At the risk of turning this blog into nothing more than a moan at dead musicians (farewell, Tom Petty), I need to write about Gord Downie. I wrote last year when he shared his diagnosis with us all. I stayed up til 2am local time to watch the webcast of the final concert in Kingston. (Canadians abroad – it’s what we do.) And I grieved when word came down last week that he had died. I was just heading out my office door to catch a series of trains to Cambridge, and I was pleased that the usually sluggish wifi on the train perked up, allowing me to dip in and out of Twitter and all the obits and personal memories.

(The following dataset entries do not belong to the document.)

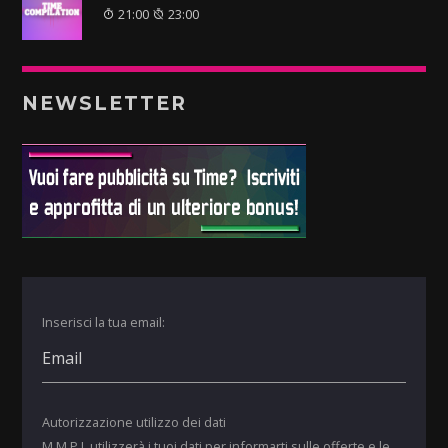
21:00
23:00
NEWSLETTER
Inserisci la tua email:
Autorizzazione utilizzo dei dati
M.M.P.I. utilizzerà i tuoi dati per informarti sulle offerte e le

The best resource that’s come out of it (external to Gord himself, of course; we’ll grab his new solo album and learn once more what an artist can teach us about how to die) appeared on YouTube a few days ago. Fifteen videos from Canadian musicians, recorded at George Stroumboulopoulos’s place for CBC – initially for New Year’s Day as part of a four-hour indulgence of our not-so-latent passion for The Tragically Hip.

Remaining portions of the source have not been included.